Teva Pharmaceutical announces clinical study results of Copaxone in RRMS patients

Teva Pharmaceutical Industries Ltd. (NASDAQ: TEVA) today announced the publication of data from the 15-year clinical study with Copaxone^® (glatiramer acetate injection), which is the longest prospective and continuous evaluation ever conducted in relapsing-remitting multiple sclerosis (RRMS) patients. The data were published in the February issue of the journal Multiple Sclerosis.

“Continuous Long-Term Immunomodulatory Therapy in Relapsing Multiple Sclerosis: Results from the 15-Year Analysis of the U.S. Prospective Open-label Study of Glatiramer Acetate”

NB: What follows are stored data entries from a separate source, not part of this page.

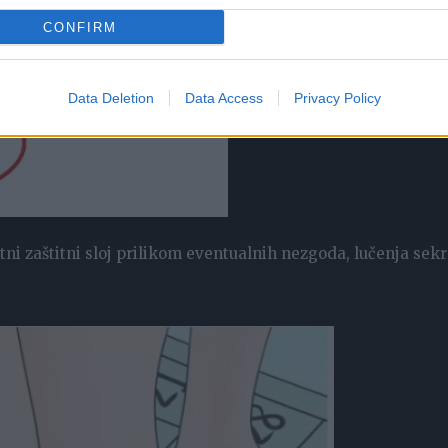
CONFIRM
Data Deletion
Data Access
Privacy Policy
tni zaštitni sloj prilikom eventualnih nezgoda, lučenja sek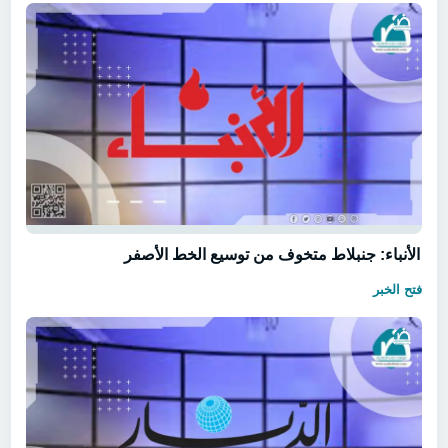
الأنباء: جنبلاط متخوف من توسيع الخط الأصفر
فتح الخبر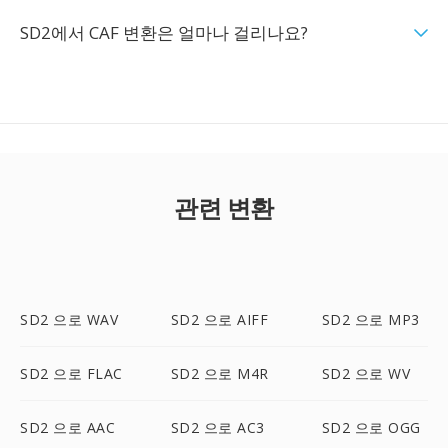
SD2에서 CAF 변환은 얼마나 걸리나요?
관련 변환
SD2 으로 WAV
SD2 으로 AIFF
SD2 으로 MP3
SD2 으로 FLAC
SD2 으로 M4R
SD2 으로 WV
SD2 으로 AAC
SD2 으로 AC3
SD2 으로 OGG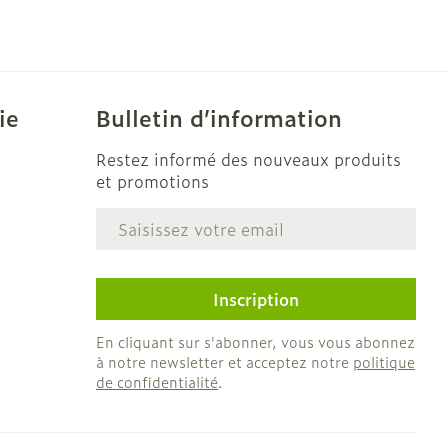
ie
Bulletin d’information
Restez informé des nouveaux produits
et promotions
Adresse mail
e
Inscription
En cliquant sur s'abonner, vous vous abonnez
à notre newsletter et acceptez notre
politique
de confidentialité
.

The 15-year clinical study demonstrated that more than 80 percent of patients were still walking without assistance despite a mean MS disease duration of 22 years, and two-thirds of patients have not transitioned to secondary progressive MS. Patients who remained in the study over a mean of 15 years showed a reduction in annualized relapse rate (ARR) from baseline as well as minimal increase in Expanded Disability Status Scale (EDSS). On average, the ARR in the ongoing cohort declined from 1.12 ± 0.82 to 0.25 ± 0.34 at the 15-year analysis.

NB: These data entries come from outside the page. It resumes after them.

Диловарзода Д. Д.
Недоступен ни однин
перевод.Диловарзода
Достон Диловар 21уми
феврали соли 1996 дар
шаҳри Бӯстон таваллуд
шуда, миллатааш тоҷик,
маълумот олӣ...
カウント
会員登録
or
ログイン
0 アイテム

Additionally, the study reinforces the established long-term safety profile associated with Copaxone^®. The most common adverse events associated with Copaxone^® were local injection-site reactions and immediate post-injection reactions. No other immune-mediated disorders, infections or malignancies were reported.

“This study is important for the MS community as it further confirms the benefits of continuous long-term use of Copaxone^® and its ability to effectively slow the natural progression of this disease,” said Corey Ford, M.D., Ph.D., primary investigator in the study and Professor of Neurology, Director of the Multiple Sclerosis Specialty Clinic and Assistant Dean for Research at the University of New Mexico Health Sciences Center. “It is encouraging to see such long-term results that further support the well-established benefit-to-risk profile of this treatment relevant to a life-long disease.”

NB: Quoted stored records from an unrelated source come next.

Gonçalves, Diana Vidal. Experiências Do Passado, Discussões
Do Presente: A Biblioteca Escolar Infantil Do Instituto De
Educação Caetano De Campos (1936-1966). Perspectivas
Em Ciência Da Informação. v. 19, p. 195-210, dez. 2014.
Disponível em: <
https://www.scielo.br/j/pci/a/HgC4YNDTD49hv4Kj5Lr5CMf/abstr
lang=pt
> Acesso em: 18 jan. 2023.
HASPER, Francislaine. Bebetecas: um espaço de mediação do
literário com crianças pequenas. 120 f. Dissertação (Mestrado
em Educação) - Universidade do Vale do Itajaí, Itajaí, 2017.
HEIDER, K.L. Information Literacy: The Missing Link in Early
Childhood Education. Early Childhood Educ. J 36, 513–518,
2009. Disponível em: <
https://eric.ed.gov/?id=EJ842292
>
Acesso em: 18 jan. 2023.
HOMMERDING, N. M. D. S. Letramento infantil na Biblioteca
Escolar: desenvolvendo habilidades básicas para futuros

"We are pleased to see that results from this study reinforce the long term efficacy and safety of Copaxone^®,” said Moshe Manor, Teva's Group Vice President, Global Branded Products. “The longest term study extension further demonstrates Teva’s investment in Copaxone^® and our ongoing commitment to improve the disease course of MS."

This study represents the only prospective, open-label follow-up study designed to evaluate continuous immunomodulatory therapy in RRMS patients. The study, currently in its 19^th year, was extended to 20 years based on the positive results seen thus far and the interest of the MS community in the long term outcomes of treatments for this life-long disease.